エント

[近代創作]

名称 Ent(エント)《巨人》[ローハン語](中つ国の言語)
Onodrim(オノドリム)[クウェンヤ語](中つ国の言語)
容姿巨人。樹木に似た姿。
特徴長寿。温厚。気長。ただし怪力。
出典トルキーン『シルマリルの物語』『指輪物語』ほか

太古から中つ国に棲む樹人族!?

エントはトルキーン(John Ronald Reuel Tolkien,1892年~1973年)の『シルマリルの物語(The Silmarillion)』(1977年)や『指輪物語(The Lord of the Rings)』(1954年~1955年)に登場する樹人族のこと。樹木に似た姿をした巨人族で、手は枝、足は根といった感じ。大昔から中つ国に存在していたとてもとても古い種族である。
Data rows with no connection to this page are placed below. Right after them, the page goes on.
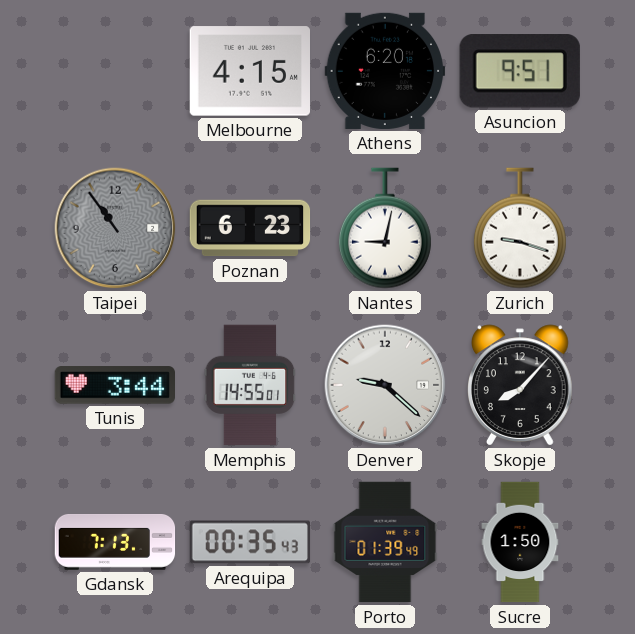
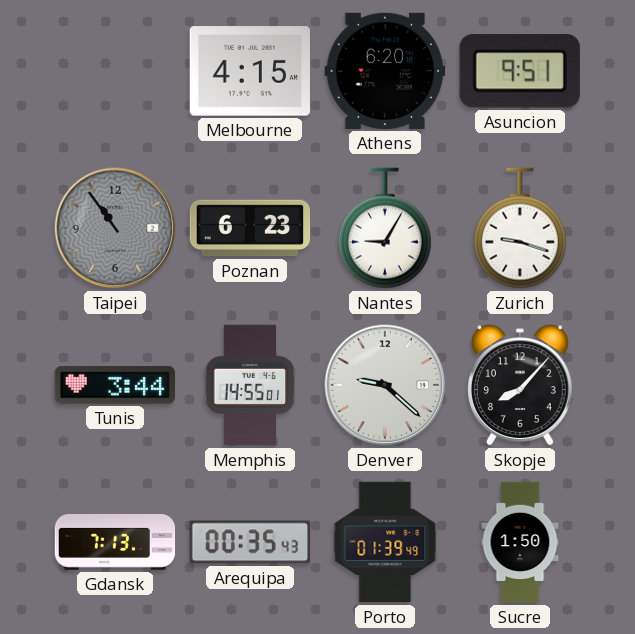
Nantes: 9:02 -> 9:05
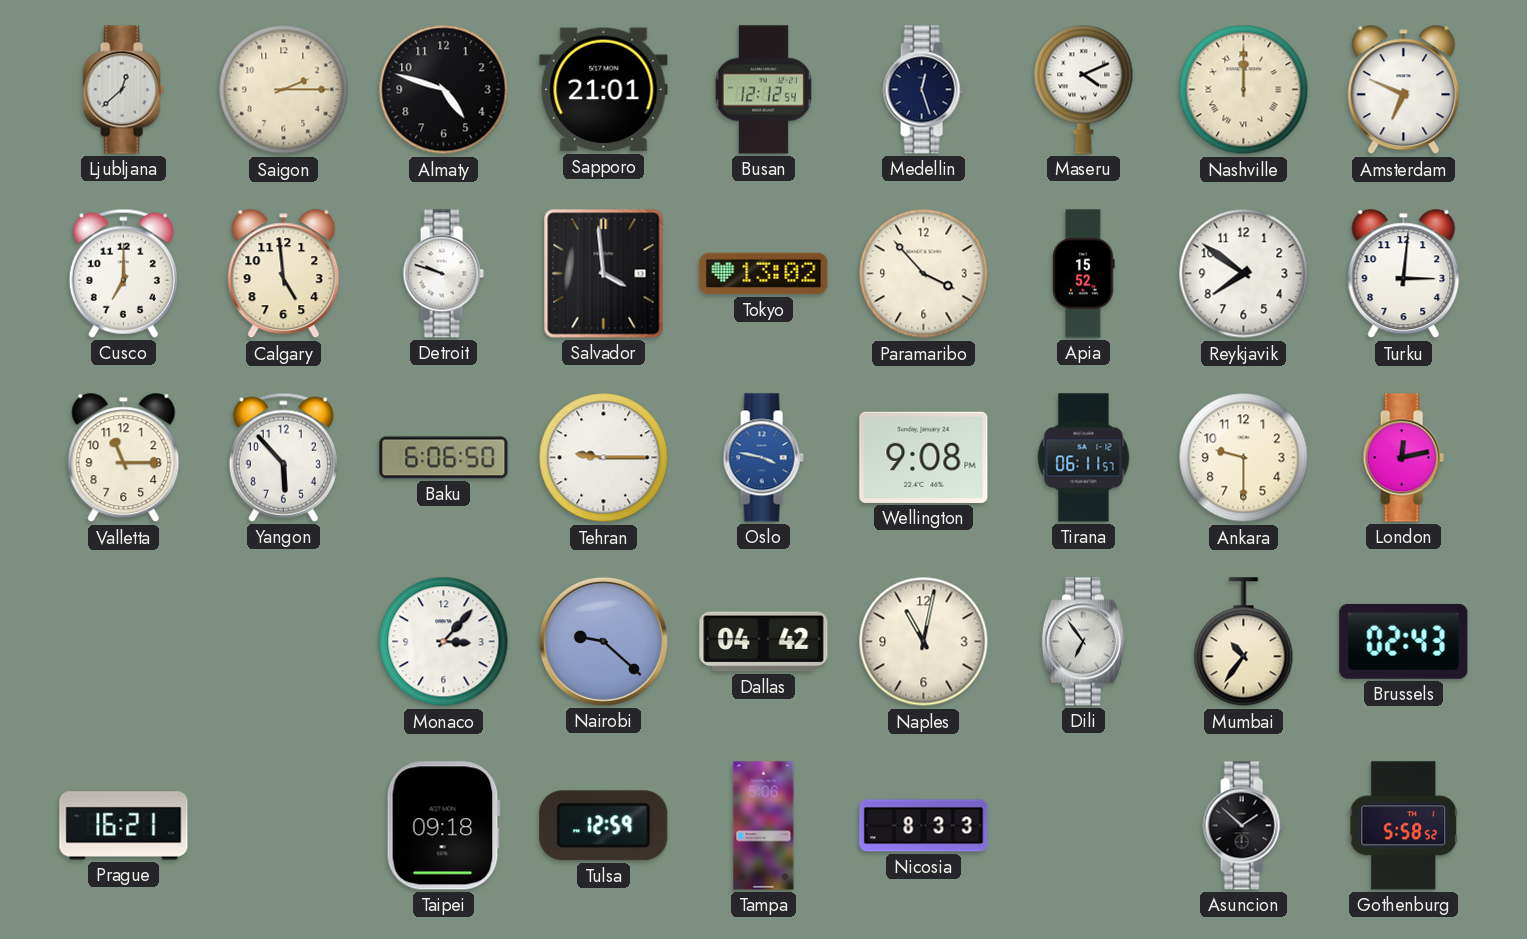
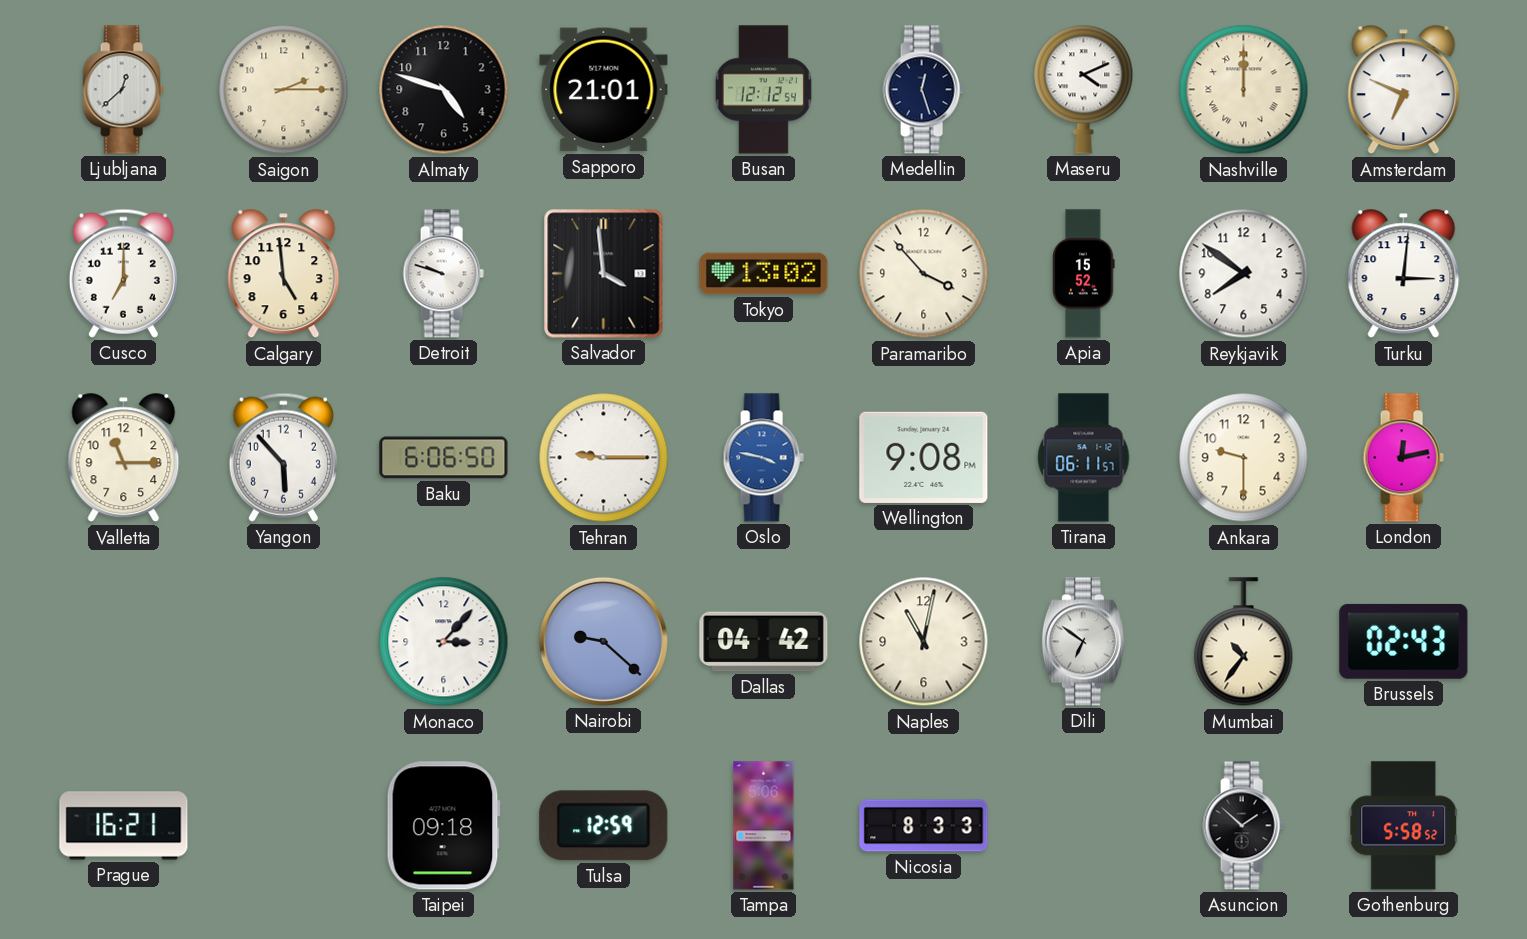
Dili: 6:54 -> 6:51
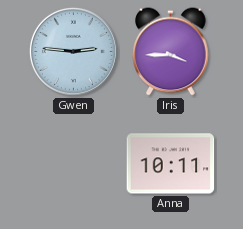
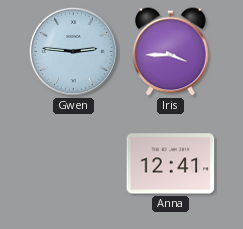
Anna: 10:11 -> 12:41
その昔、植物を創造した女神ヤヴァンナ(Yavanna)が、人間やドワーフ(Dwarf)、エルフ(Elf)たちによって植物が傷つけられることを危惧し、特に成長の遅い樹木を守護するように願った。この願いがエル・イルーヴァタール(Eru Ilúvatar)《万物の父》に聞き届けられて誕生したのがエントなのだという。だから、エントは樹木たちの守護者であり、樹木に仕事を教え込んだり、悪さをしないように躾(しつ)けたり、外の世界の者に樹木が伐り倒されないように護ったり、その方法を教えたりしたのである。

彼らは非常に長寿である。『指輪物語』には、エントの長老である「木の髭(Treebread)」フォンゴルン(Fangorn)が登場しているが、彼なんかは6000千年も生きている。そのため、エントたちは皆、非常に気が長いことで知られる。彼らはとてもゆっくりと喋るので、聞いているこっちまで疲れてしまうという。また、非常に温厚な一族としても知られていて、あまり怒ることもない。しかし、彼らは岩をも容易く砕くことができるほどの怪力の持ち主で、一度、怒り出すと、非常に恐ろしい存在でもある。弓矢も毒も効かず、火を放つくらいしか倒す手段はないのだという。

滅びゆくエント族!?

大昔には、エントたちは、エントワイフ(Entwife)という女性のエントを妻にしていて、エンティング(Enting)という子供を設けていたという。しかしエントが古い森を愛し、森の中を彷徨うのと違って、エントワイフたちは草花を育てることに興味を持ち、森の外へ出て行ってしまったという。その後、戦争があったりして、エントワイフたちの行方は分からなくなってしまった。そのため、エントの一族は殖えなくなってしまい、滅びゆく一族になってしまっている。

エントの仲間、フオルン!?

トルキーンの作品には、エントのほかに、フオルン(Huorn)という樹人族もいる。彼らは普通の樹木(喋らないし動かない!)とエントたちとのちょうど中間的存在で、普通の樹木と違って自分で動き回ることはできるが、エント以外の種族と話すことはできないという。エントが長く生き過ぎて普通の樹木のようになったものだとも、あるいは普通の樹木がエントと交わり過ぎたためにフオルンになったのだともされている。

版権の関係で「トレント」に!?

ちなみにテーブルトークRPGの『ダンジョンズ&ドラゴンズ(Dungeons & Dragons)』(1974年)には、エントそっくりの「トレント(Treant)」という樹人族が登場する。当初は「エント」の名称そのまんまで登場していたが、版権の関係で途中から「トレント」という名称を用いている。この『D&D』の影響を受けて、近年のファンタジー小説やゲームなどでは「トレント」という名称で登場することも多い。

ちなみに、同様の理由で『D&D』では、ホビット(Hobit)をハーフリング(Halfling)、バルログ(Balrog)をバロール・デーモン(Balor Demon)と名称変更して使用いる。